[Start of Attachment]

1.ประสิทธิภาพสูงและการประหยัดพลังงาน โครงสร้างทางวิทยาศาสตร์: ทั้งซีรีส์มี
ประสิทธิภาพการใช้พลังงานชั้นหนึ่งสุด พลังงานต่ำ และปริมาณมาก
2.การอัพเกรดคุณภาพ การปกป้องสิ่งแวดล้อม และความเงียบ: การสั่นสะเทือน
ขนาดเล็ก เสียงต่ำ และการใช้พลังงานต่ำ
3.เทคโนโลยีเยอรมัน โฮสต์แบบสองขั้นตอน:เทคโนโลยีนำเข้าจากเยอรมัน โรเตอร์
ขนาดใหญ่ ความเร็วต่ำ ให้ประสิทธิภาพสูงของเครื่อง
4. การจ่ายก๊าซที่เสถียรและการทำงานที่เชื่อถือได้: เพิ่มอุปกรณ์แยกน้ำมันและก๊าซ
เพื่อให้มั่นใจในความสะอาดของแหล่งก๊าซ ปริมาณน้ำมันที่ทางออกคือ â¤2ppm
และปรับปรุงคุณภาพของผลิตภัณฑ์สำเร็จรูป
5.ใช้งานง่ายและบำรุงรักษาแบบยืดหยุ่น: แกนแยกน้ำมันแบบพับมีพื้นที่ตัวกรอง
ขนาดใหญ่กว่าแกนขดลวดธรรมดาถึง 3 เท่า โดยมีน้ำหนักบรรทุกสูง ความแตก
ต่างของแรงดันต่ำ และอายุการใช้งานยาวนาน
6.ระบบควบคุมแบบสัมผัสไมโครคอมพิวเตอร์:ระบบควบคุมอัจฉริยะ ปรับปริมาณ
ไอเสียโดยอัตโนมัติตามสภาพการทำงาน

[End of Attachment]

ASSIGNMENT: Retype only this portion of the data above: the line containing "ประสิทธิภาพการใช้พลังงานชั้นหนึ่งสุด พลังงานต่ำ และปริมาณมาก", the line containing "ขนาดใหญ่กว่าแกนขดลวดธรรมดาถึง 3 เท่า", and all lines between them, exactly.

ANSWER TO THE EXERCISE:
ประสิทธิภาพการใช้พลังงานชั้นหนึ่งสุด พลังงานต่ำ และปริมาณมาก
2.การอัพเกรดคุณภาพ การปกป้องสิ่งแวดล้อม และความเงียบ: การสั่นสะเทือน
ขนาดเล็ก เสียงต่ำ และการใช้พลังงานต่ำ
3.เทคโนโลยีเยอรมัน โฮสต์แบบสองขั้นตอน:เทคโนโลยีนำเข้าจากเยอรมัน โรเตอร์
ขนาดใหญ่ ความเร็วต่ำ ให้ประสิทธิภาพสูงของเครื่อง
4. การจ่ายก๊าซที่เสถียรและการทำงานที่เชื่อถือได้: เพิ่มอุปกรณ์แยกน้ำมันและก๊าซ
เพื่อให้มั่นใจในความสะอาดของแหล่งก๊าซ ปริมาณน้ำมันที่ทางออกคือ â¤2ppm
และปรับปรุงคุณภาพของผลิตภัณฑ์สำเร็จรูป
5.ใช้งานง่ายและบำรุงรักษาแบบยืดหยุ่น: แกนแยกน้ำมันแบบพับมีพื้นที่ตัวกรอง
ขนาดใหญ่กว่าแกนขดลวดธรรมดาถึง 3 เท่า โดยมีน้ำหนักบรรทุกสูง ความแตก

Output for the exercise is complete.